Purpose: Although high consumption of fish may be one of the contributing factors for Japanese longevity, no epidemiological study using Japanese data has tested this hypothesis.
Subjects and methods: The relationship between fish consumption and all-cause as well as cause-specific mortality was analyzed using the database of NIPPON DATA80. At baseline in 1980, history, physical, and blood biochemical measurement and a nutritional survey by the food-frequency method were performed in randomly selected community-based subjects aged 30 years and over in Japan. After exclusion of subjects with significant comorbidities at baseline, we followed 3945 men and 4934 women for 19 years. Men and women were analyzed comprehensively. Age- and sex-adjusted and multivariate adjusted relative risk for all-cause or cause-specific mortality was calculated using a Cox proportional hazards model with delayed entry.

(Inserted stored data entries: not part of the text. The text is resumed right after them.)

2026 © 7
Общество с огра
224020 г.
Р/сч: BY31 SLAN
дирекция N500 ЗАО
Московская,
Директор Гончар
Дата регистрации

Results: During 19 years of followup, there were 1745 deaths. Subjects were divided into 5 groups according to fish consumption frequency. The multivariate Cox analyses showed that relative risks for subjects who ate fish more than twice daily compared with those of subjects who ate 1 to 2 times weekly were 0.99 (95% confidence intervals: 0.77-1.27) for all-cause, 1.26 (0.70-2.29) for stroke, 0.92 (0.20-4.23) for cerebral hemorrhage, 1.09 (0.48-2.43) for cerebral infarction, and 0.91 (0.35-2.35) for coronary heart disease mortality.
Conclusion: Our results did not provide evidence in support of the fish hypothesis, perhaps because the majority of the Japanese subjects in the study ate fish more than the threshold level shown to be beneficial in the previous studies.